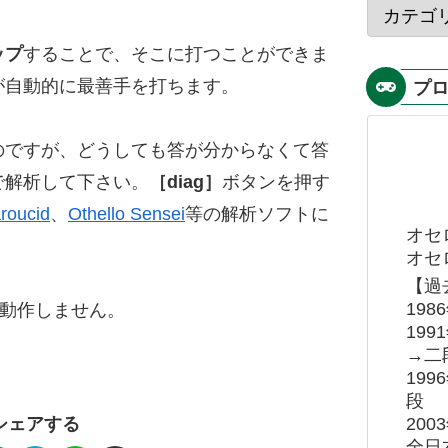
ップ
することで、そこに打つことができま
が自動的に最善手を打ちます。
プ
のですが、どうしても答が分からなくて答
で解析して下さい。
［diag］
ボタンを押す
roucid
、
Othello Sensei
等の解析ソフトに
オセ
オセロ
【過
19
ると動作しません。
19
→二
19
段
20
シェアする
全日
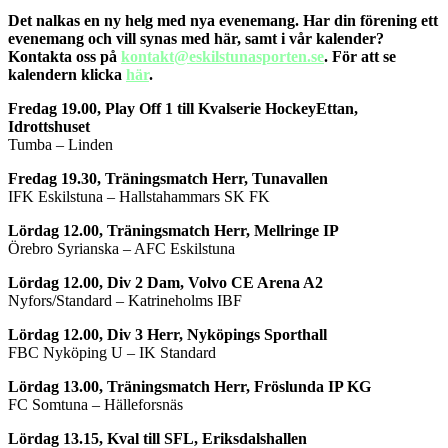
Det nalkas en ny helg med nya evenemang. Har din förening ett
evenemang och vill synas med här, samt i vår kalender?
Kontakta oss på
kontakt@eskilstunasporten.se
. För att se
kalendern klicka
här
.
Fredag 19.00, Play Off 1 till Kvalserie HockeyEttan,
Idrottshuset
Tumba – Linden
Fredag 19.30, Träningsmatch Herr, Tunavallen
IFK Eskilstuna – Hallstahammars SK FK
Lördag 12.00, Träningsmatch Herr, Mellringe IP
Örebro Syrianska – AFC Eskilstuna
Lördag 12.00, Div 2 Dam, Volvo CE Arena A2
Nyfors/Standard – Katrineholms IBF
Lördag 12.00, Div 3 Herr, Nyköpings Sporthall
FBC Nyköping U – IK Standard
Lördag 13.00, Träningsmatch Herr, Fröslunda IP KG
FC Somtuna – Hälleforsnäs
Lördag 13.15, Kval till SFL, Eriksdalshallen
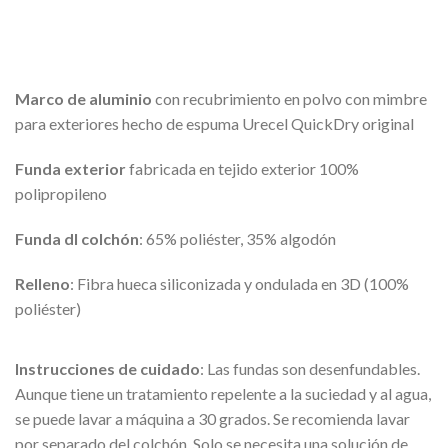
Marco de aluminio
con recubrimiento en polvo con mimbre
para exteriores hecho de espuma Urecel QuickDry original
Funda exterior
fabricada en tejido exterior 100%
polipropileno
Funda dl colchón
: 65% poliéster, 35% algodón
Relleno
: Fibra hueca siliconizada y ondulada en 3D (100%
poliéster)
Instrucciones de cuidado
: Las fundas son desenfundables.
Aunque tiene un tratamiento repelente a la suciedad y al agua,
se puede lavar a máquina a 30 grados. Se recomienda lavar
por separado del colchón. Solo se necesita una solución de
::::
PROMPT: In the records above, find the line containing "FBC Nyköping U – IK Standard" and output every line from the first through that one, exactly, omitting pictures.

FINAL ANSWER:
ップ
することで、そこに打つことができま
が自動的に最善手を打ちます。
プ
のですが、どうしても答が分からなくて答
で解析して下さい。
［diag］
ボタンを押す
roucid
、
Othello Sensei
等の解析ソフトに
オセ
オセロ
【過
19
ると動作しません。
19
→二
19
段
20
シェアする
全日
Det nalkas en ny helg med nya evenemang. Har din förening ett
evenemang och vill synas med här, samt i vår kalender?
Kontakta oss på
kontakt@eskilstunasporten.se
. För att se
kalendern klicka
här
.
Fredag 19.00, Play Off 1 till Kvalserie HockeyEttan,
Idrottshuset
Tumba – Linden
Fredag 19.30, Träningsmatch Herr, Tunavallen
IFK Eskilstuna – Hallstahammars SK FK
Lördag 12.00, Träningsmatch Herr, Mellringe IP
Örebro Syrianska – AFC Eskilstuna
Lördag 12.00, Div 2 Dam, Volvo CE Arena A2
Nyfors/Standard – Katrineholms IBF
Lördag 12.00, Div 3 Herr, Nyköpings Sporthall
FBC Nyköping U – IK Standard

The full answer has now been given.